Punjab Campaign Medal, with bars for Goojerat & Chilianwala, awarded to Pvt. Charles Lenden, 1849
Obverse, a bust of Queen Victoria
Reverse, a general on horseback receiving the Sikhs' surrender before a hill topped with a palm tree
Punjab Campaign Medal, 1849 (Second Anglo-Sikh War)
The city of Multan in the Punjab province of India was taken over by the Sikh ruler Ranjit Singh in the early 19th century. It thus became part of the Sikh kingdom of the Punjab that was brought under British East India Company control in the First Anglo-Sikh War. It was also the site of considerable Sikh unrest after this defeat, which culminated in April 1848 with the murder of the British Resident in the city.
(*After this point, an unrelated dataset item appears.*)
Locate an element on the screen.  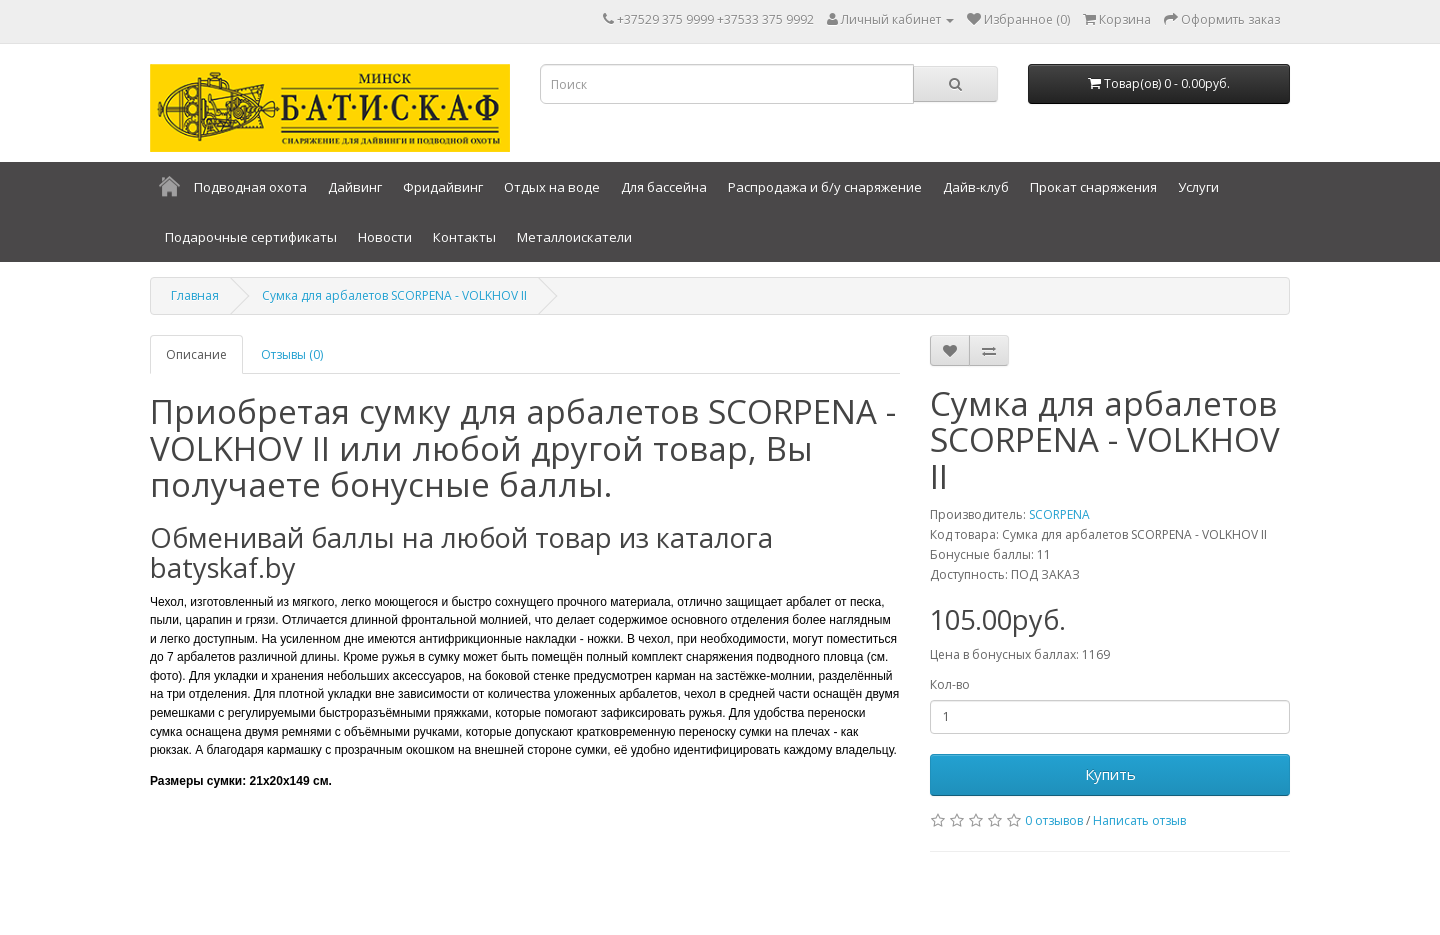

The ruler of the Punjab at this time was the eleven-year-old Maharaja Duleep Singh, around whom a rebellion rapidly coalesced. The British waited until November to respond but then advanced to recover the situation. Engagements were inconclusive and badly handled on both sides, and were insufficient to unseat the general resistance of the kingdom to British incursions. Moreover an army of Sikh reinforcements sent by the East India Company, under Shere Singh, instead joined the rebellion, and inflicted heavy losses on a British force sent to quell it at the Battle of Chillianwala on 13 January 1849. Only the recapture of Multan the same month allowed enough of a force to be concentrated to overwhelmingly defeat Sikh resistance at the Battle of Gujarat the following month. This was followed by the formal annexation of the Punjab to British India.
This medal was awarded to Private Charles Lenden of the 29th Foot, who was one of the survivors of the retreat at Chillianwala and also fought at Gujarat. He can have enjoyed his medal for no more than three months, as he died on 31 July 1849. Lester Watson acquired the piece at some point before 1928.